Before adding a new blog post, I read a blog post by Tania L. Ramos, author of Be Still: A Novel. Tania blogged about Home Based Business Part I. How well I can relate to her post. She writes about economic plan for survival, a timely topic in my car repair circumstances. First of all, I had to figure out how much of the all-needed repairs to agree to without going broke. This is why you need what Tania writes about, acquired savings. Enough for a few loaves of bread. On that note, I dared to ask the service department technician to bring my lunch bag I had left in the car. Bless him. He actually did it. He walked all the way from the service area to the lobby carrying a gray bag with pink handles and pink, orange, and white polka-dots. He expressed to me that he felt quite manly carrying the bag with pink. I love it. It’s not every day I eat my homemade lunch in the lobby of a car dealership.

A car dealership is a place where you observe frustrated people and heated conversations. One lady expressed her lack of trust in car salesmen. A couple waited on another salesman to deliver an offer.
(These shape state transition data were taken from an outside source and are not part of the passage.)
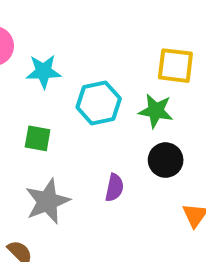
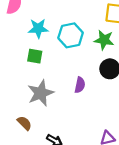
cyan star: (44, 71) -> (38, 28), moved

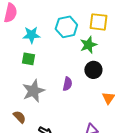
cyan hexagon: (71, 35) -> (66, 27), moved
green star: (104, 40) -> (88, 45), turned -30

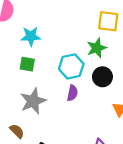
cyan hexagon: (66, 27) -> (71, 66), moved

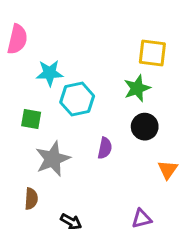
green square: (27, 64) -> (31, 119), moved
cyan hexagon: (71, 66) -> (77, 99), moved
brown semicircle: (17, 131) -> (31, 199), turned 49

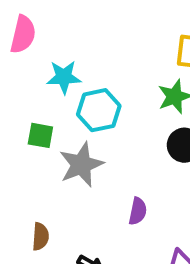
purple semicircle: (105, 148) -> (138, 211), moved
gray star: (53, 159) -> (81, 165), moved

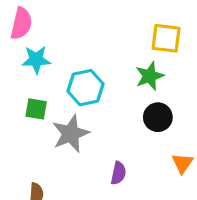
cyan star: (64, 77) -> (36, 60), moved

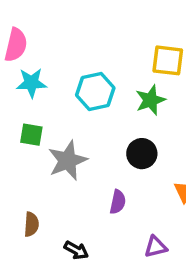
cyan hexagon: (85, 88) -> (95, 91), moved
black circle: (158, 117) -> (142, 154), moved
The nice thing about this place is they are wonderful about chauffeuring customers home or to a restaurant while waiting on repairs or necessary paperwork on a purchase. Can’t beat that kind of service.
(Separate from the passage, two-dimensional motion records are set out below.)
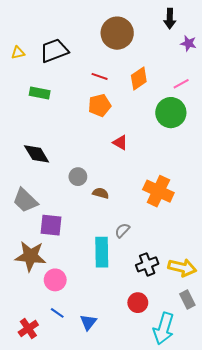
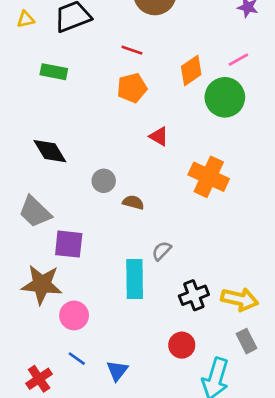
orange diamond: (139, 78) -> (191, 70), moved
orange cross: (158, 191) -> (209, 177), moved

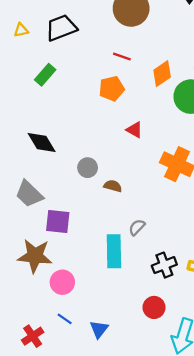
red line: (132, 50) -> (122, 56), moved
green rectangle: (54, 72) -> (45, 75), turned -60

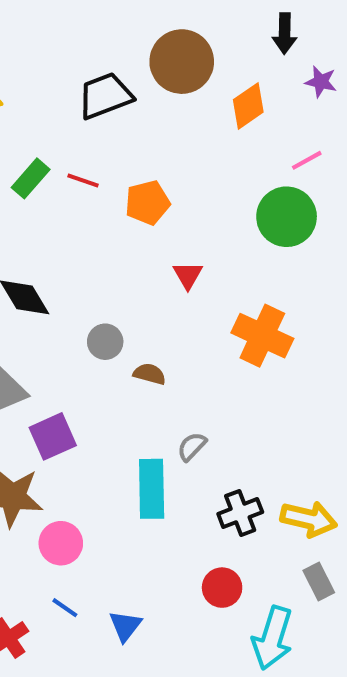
black trapezoid: (61, 28) -> (105, 96), moved
red line: (122, 56) -> (83, 180), moved
orange diamond: (162, 74) -> (248, 106), moved
red triangle: (135, 130) -> (188, 275), turned 30
purple square: (58, 221) -> (53, 436), turned -30

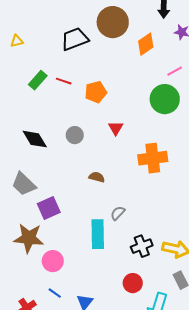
orange cross: (262, 336) -> (153, 158), turned -32
gray circle: (105, 342) -> (75, 135), moved

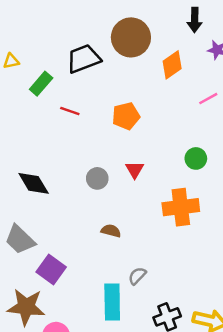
green rectangle: (38, 80) -> (41, 84), moved
orange pentagon: (96, 92) -> (126, 116), moved
green circle: (165, 99) -> (196, 158), moved, size x0.6
gray circle: (75, 135) -> (97, 178), moved
purple square: (49, 208) -> (51, 270), turned -30

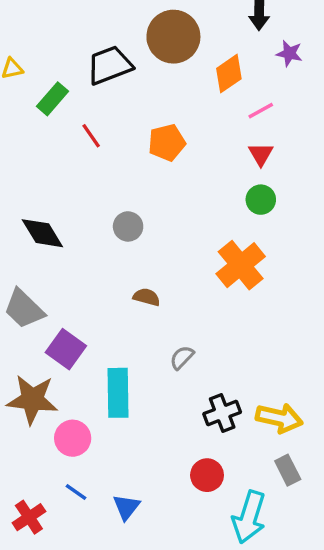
pink line: (208, 99) -> (261, 111), moved
red line: (70, 111) -> (91, 136), turned 36
red triangle: (135, 170) -> (261, 154), moved
orange cross: (181, 207) -> (241, 265), turned -32
cyan rectangle: (112, 302) -> (118, 393), moved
I met an elderly couple who own two HHRs with low mileage. They love their HHRs, one which was purchased at Rancho Motor Company in Victorville. These HHR owners also have their cars serviced at Rancho Motor. If you’re thinking of purchasing an HHR, however, you’ll have to find a used one for now at least.  The last HHRs were made in May 2011. You can hope for a comeback, though, with the same body but with upgrades. For instance, the inside handles are cheaply made and typically break easily. I asked one man who works at a Chevrolet dealership why the HHRs were discontinued. It’s not because they weren’t popular. He said it’s common for cars, even popular ones, to stop being manufactured and then be built again after about four years with the same body but made differently otherwise, including upgrades. So HHR lovers who wish you could purchase another HHR, there is hope as long as you are patient. When you shop for any car at Rancho Motor Company or have your vehicle serviced, there are four things I’ve learned about them that may be of interest to you:

  • they offer free wi-fi for their customers
  • they offer shuttle service
  • Donnie is a salesman who will work with you to find the best car for your situation (a couple I talked with were pleased about their purchase at Rancho and recommended Donnie)
  • the service technicians do their best to see that your needs are met

Bottom line on surviving a day at a car dealership is know your vehicle economic survival plan. Whether purchasing a car or getting your car repaired, knowing what you can or can’t afford is top priority. Then prioritize the options. Purchasing? Be prepared to negotiate. Never allow yourself to feel pressured when shopping for a car. Having your car repaired? Again, prioritize if your repairs are multiple. If your financial survival plan doesn’t allow for all the repairs, make the best choice for you.